> _TASK DESCRIPTION_: Return, from the listing that follows, each line containing the word "Podcast".

•••••

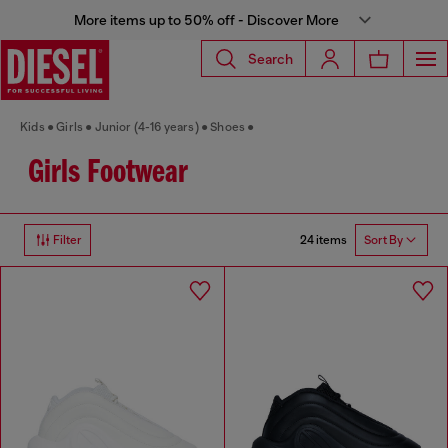
More items up to 50% off - Discover More
Search
Kids
Girls
Junior (4-16 years)
Shoes
Girls Footwear
24 items
Filter
Sort By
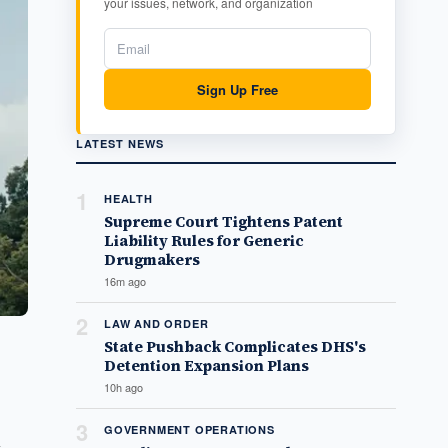
your issues, network, and organization
Sign Up Free
LATEST NEWS
1
HEALTH
Supreme Court Tightens Patent
Liability Rules for Generic
Drugmakers
16m ago
2
LAW AND ORDER
State Pushback Complicates DHS's
Detention Expansion Plans
10h ago
3
GOVERNMENT OPERATIONS
n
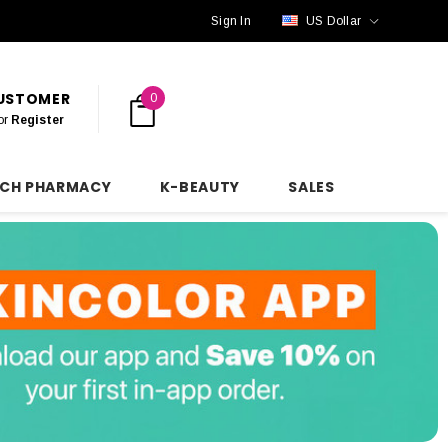
Sign In
US Dollar
CUSTOMER
0
or
Register
NCH PHARMACY
K-BEAUTY
SALES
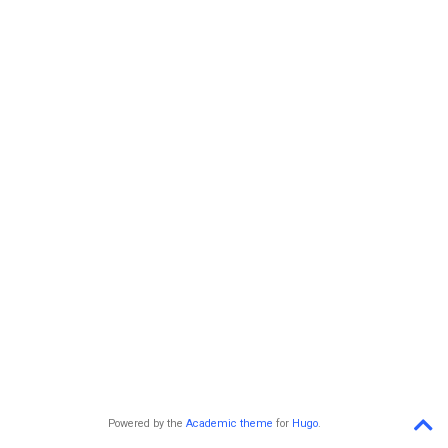
Powered by the
Academic theme
for
Hugo
.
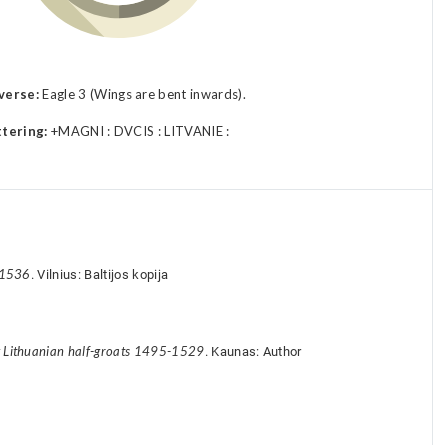
verse:
Eagle 3 (Wings are bent inwards).
ttering:
+MAGNI : DVCIS : LITVANIE :
-1536
. Vilnius: Baltijos kopija
y Lithuanian half-groats 1495-1529
. Kaunas: Author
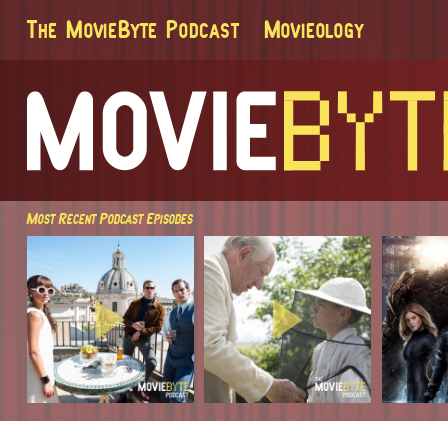
The MovieByte Podcast
Movieology
Most Recent Podcast Episodes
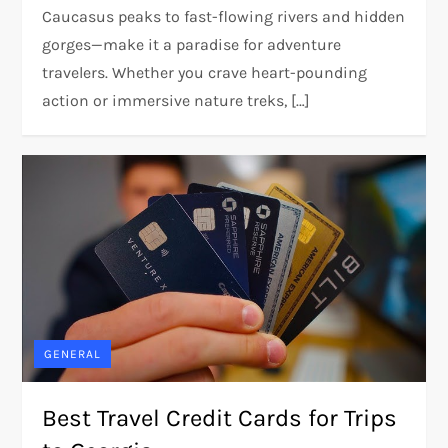
Caucasus peaks to fast-flowing rivers and hidden
gorges—make it a paradise for adventure
travelers. Whether you crave heart-pounding
action or immersive nature treks, […]
GENERAL
Best Travel Credit Cards for Trips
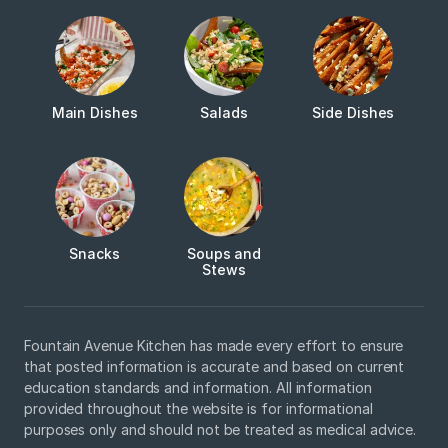
Main Dishes
Salads
Side Dishes
Snacks
Soups and
Stews
Fountain Avenue Kitchen has made every effort to ensure
that posted information is accurate and based on current
education standards and information. All information
provided throughout the website is for informational
purposes only and should not be treated as medical advice.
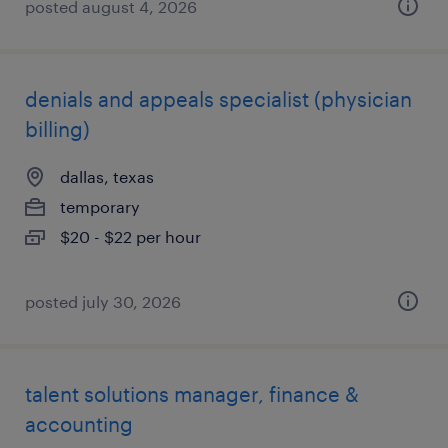
posted august 4, 2026
denials and appeals specialist (physician
billing)
dallas, texas
temporary
$20 - $22 per hour
posted july 30, 2026
talent solutions manager, finance &
accounting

•••••

> _TASK OUTPUT_:
The MovieByte Podcast
Most Recent Podcast Episodes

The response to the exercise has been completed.